(Dataset entries)
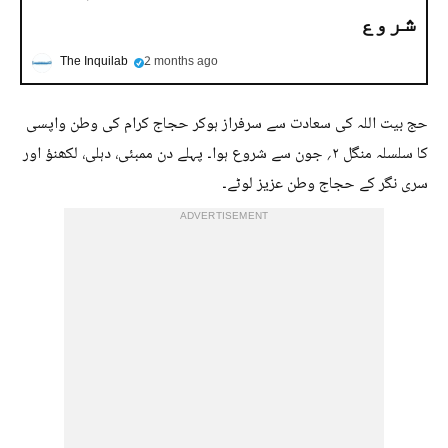
شروع
The Inquilab
2 months ago
حج بیت اللہ کی سعادت سے سرفراز ہوکر حجاج کرام کی وطن واپسی
کا سلسلہ منگل ۲؍ جون سے شروع ہوا۔ پہلے دن ممبئی، دہلی، لکھنؤ اور
سری نگر کے حجاج وطن عزیز لوٹے۔
ADVERTISEMENT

Assignment:
All of the lines above that carry the string "حجاج" need to be found and copied.

Problem solution:
حج بیت اللہ کی سعادت سے سرفراز ہوکر حجاج کرام کی وطن واپسی
سری نگر کے حجاج وطن عزیز لوٹے۔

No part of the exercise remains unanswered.